Money & Banking

IBBI slaps monetary penalty on IP

KR Srivats New Delhi | Updated on October 17, 2018 Published on October 17, 2018

Fine equivalent to 100% of fees as IRP and IP

 

 

Insolvency regulator IBBI has imposed a monetary penalty on Sandeep Kumar Gupta, an insolvency professional, for not allowing the Committee of Creditors (CoC) to play its rightful role in the corporate insolvency resolution process (CIRP) of Stewarts & Lloyds of India Ltd.

In the case of Stewarts & Lloyds, Gupta deprived the CoC of its right to decide on the fate of the corporate debtor (Stewarts & Lloyds), and thereby pushed the corporate debtor into liquidation, the IBBI’s Disciplinary Committee said in an order.

IBBI’s Disciplinary Committee has now imposed a monetary penalty equal to 100 per cent of the total fee payable to Gupta as an Interim Resolution Professional (IRP) and as Resolution Professional (RP) in the resolution process of Stewarts & Lloyds. Gupta is a member of the ICSI Institute of Insolvency Professionals, an Insolvency Professional Agency (IPA).

This Disciplinary Committee – comprising IBBI Chairman MS Sahoo and Whole-Time Member Mukulita Vijayawargiya – noted that Gupta did not hold a single meeting of the CoC in his term as resolution professional (RP).

The Disciplinary Committee wondered how one could justify that the CoC has no role whatsoever in a CIRP.

“By not allowing and facilitating the CoC to play its rightful role, Gupta has dealt a fatal blow to the basic premise of the code. He also failed to protect the interests of the corporate debtor and creditors and stepped into the shoes of the CoC,” the Disciplinary Committee said.

‘Undertake a course’

While imposing a penalty, the Disciplinary Committee also directed Gupta to undergo the pre-registration educational course from his IPA to improve his understanding of the code and its regulations before accepting any assignment under IBC 2016.

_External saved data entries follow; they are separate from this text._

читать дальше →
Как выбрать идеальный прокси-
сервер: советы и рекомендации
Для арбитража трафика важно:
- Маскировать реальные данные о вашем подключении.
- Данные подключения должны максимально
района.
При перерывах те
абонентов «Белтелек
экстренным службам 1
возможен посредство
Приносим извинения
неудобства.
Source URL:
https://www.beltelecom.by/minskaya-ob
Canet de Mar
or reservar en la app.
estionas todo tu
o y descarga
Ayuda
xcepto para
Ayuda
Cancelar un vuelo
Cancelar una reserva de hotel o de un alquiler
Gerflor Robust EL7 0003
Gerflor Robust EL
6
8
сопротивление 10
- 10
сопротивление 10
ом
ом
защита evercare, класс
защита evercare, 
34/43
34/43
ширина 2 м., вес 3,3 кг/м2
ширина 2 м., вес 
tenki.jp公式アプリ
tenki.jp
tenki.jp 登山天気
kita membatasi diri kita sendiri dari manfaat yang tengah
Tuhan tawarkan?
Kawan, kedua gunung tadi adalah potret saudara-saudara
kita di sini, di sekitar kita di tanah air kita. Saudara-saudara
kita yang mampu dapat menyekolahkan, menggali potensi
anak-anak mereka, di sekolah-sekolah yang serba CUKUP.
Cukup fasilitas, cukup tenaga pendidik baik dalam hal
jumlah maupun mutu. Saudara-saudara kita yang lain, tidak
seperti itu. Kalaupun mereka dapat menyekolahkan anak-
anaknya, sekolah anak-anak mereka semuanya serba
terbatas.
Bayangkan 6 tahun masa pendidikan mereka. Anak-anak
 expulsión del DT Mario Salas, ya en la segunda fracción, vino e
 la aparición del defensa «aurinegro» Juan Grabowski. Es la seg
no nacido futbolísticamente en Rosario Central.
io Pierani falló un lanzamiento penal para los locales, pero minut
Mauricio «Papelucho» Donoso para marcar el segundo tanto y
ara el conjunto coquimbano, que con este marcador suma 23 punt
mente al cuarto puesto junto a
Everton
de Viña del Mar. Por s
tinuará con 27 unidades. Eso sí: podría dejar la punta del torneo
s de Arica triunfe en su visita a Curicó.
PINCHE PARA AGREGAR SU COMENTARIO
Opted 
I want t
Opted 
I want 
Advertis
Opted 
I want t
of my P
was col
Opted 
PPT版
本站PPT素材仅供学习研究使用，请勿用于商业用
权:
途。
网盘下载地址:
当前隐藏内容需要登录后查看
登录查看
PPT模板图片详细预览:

In passing this order, the Disciplinary Committee said it was conscious of the fact that the insolvency regime is new in India and the institution of insolvency profession is new and emerging.

“This CIRP is the very first assignment of Gupta. He has tendered an unconditional apology for all his inadvertent and unintentional errors in his understanding. Further, the role of an IP in India is significantly different from that of matured jurisdictions, particularly in the UK. This may call for some leniency,” the committee said.